▶ _How to complete this task_
Take the line containing "とコラボしたドーナツが新発売✨" and every line after it in the data below, and print them exactly as given, with nothing else.

▶ _Provided entries_
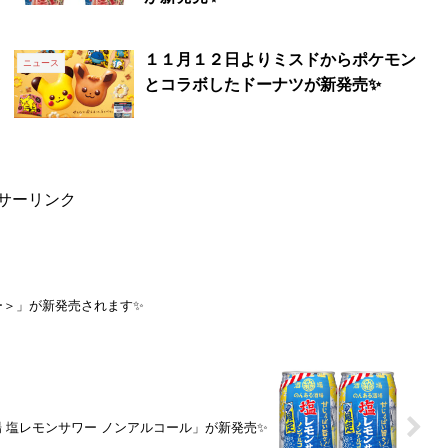
１１月１２日よりミスドからポケモン
ニュース
とコラボしたドーナツが新発売✨
サーリンク
ー＞」が新発売されます✨
 塩レモンサワー ノンアルコール」が新発売✨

▶ _Response_
とコラボしたドーナツが新発売✨
サーリンク
ー＞」が新発売されます✨
 塩レモンサワー ノンアルコール」が新発売✨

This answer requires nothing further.